'Was afraid to come to Cannes': Andie MacDowell

By ANI | Published: May 26, 2024 10:30 PM2024-05-26T22:30:14+5:302024-05-26T22:35:02+5:30

Cannes [France], May 26 : Actor Andie MacDowell, who has attended the Cannes Film Festival for many years, made ...

'Was afraid to come to Cannes': Andie MacDowell | 'Was afraid to come to Cannes': Andie MacDowell

'Was afraid to come to Cannes': Andie MacDowell

Cannes [France], May 26 : Actor Andie MacDowell, who has attended the Cannes Film Festival for many years, made a surprising confession during an interview at the festival, reported People.

While talking about the ways fashion and beauty at the event have evolved over the years, the mother of three shared, "I didn't come to Cannes for promotion of the 1989 film 'Sex, Lies and Videotape'. I just had a baby. I was afraid."

It is unknown which of her children she was referring to, although her son, Justin, was born in 1986, and her daughter, Rainey, in 1990. She is also a mother to Margaret and has all of her children with ex-husband Paul Qualley.

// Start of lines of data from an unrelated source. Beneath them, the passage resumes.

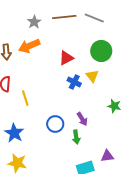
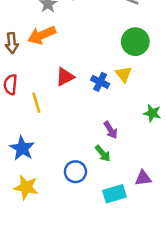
red triangle: (66, 58) -> (65, 77), moved
blue circle: (55, 124) -> (75, 172), moved
green arrow: (76, 137) -> (103, 153), turned -32

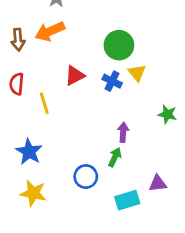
green circle: (135, 42) -> (119, 45), moved
purple arrow: (111, 130) -> (123, 132), turned -144
green arrow: (103, 153) -> (115, 157), turned -114

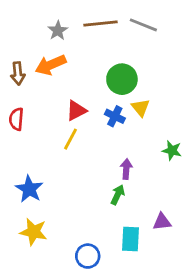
yellow line: (44, 103) -> (71, 139), moved, turned 45
blue circle: (86, 177) -> (88, 256), moved
cyan rectangle: (127, 200) -> (131, 239), turned -70

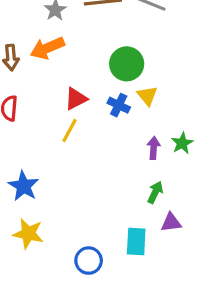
green star: (172, 150) -> (182, 143), turned 30
purple arrow: (126, 169) -> (154, 148), moved
green arrow: (118, 195) -> (155, 192), moved

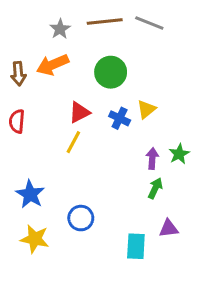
green circle: (127, 64) -> (111, 72), moved
yellow triangle: (147, 96) -> (146, 109), turned 30
green arrow: (155, 192) -> (155, 188), moved
blue circle: (89, 261) -> (81, 218), moved

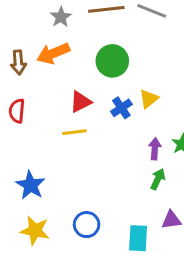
blue cross: (120, 118) -> (121, 108), turned 30
yellow line: (73, 142) -> (74, 132), turned 55
blue circle: (81, 218) -> (87, 225), moved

The Way Home star, who attended Loreal's Lights on Women Award ceremony, is apparently hinting that she did not want to attend a major event like the Cannes Film Festival and make herself vulnerable to criticism for her postpartum figure.

MacDowell said it was culturally acceptable to be "cruel to women" at that time in Hollywood and elsewhere, but notes that times have changed.

"Because of the shift in our expectations and because we brought it out, they can't be like that to us anymore," she shared, adding that if she'd recently had a baby and Cannes was coming up in her schedule "now I wouldn't have been afraid to come."

At the time when she skipped the event, she explained, "I was, nursing, was really big and just motherly and whatever, and I didn't come. And that's a shame. It's a real shame."

"Now I embrace my womanly body. I think it's very sexy. But I think we couldn't feel sexy about ourselves because they were telling us that we weren't," she continued.

But women are no longer accepting that behavior, according to MacDowell.

"We've claimed it, and we've taken it back and we've said, 'But this is what it is to be a woman. We're not girls, we're women,' " the Groundhog Day star added, reported People.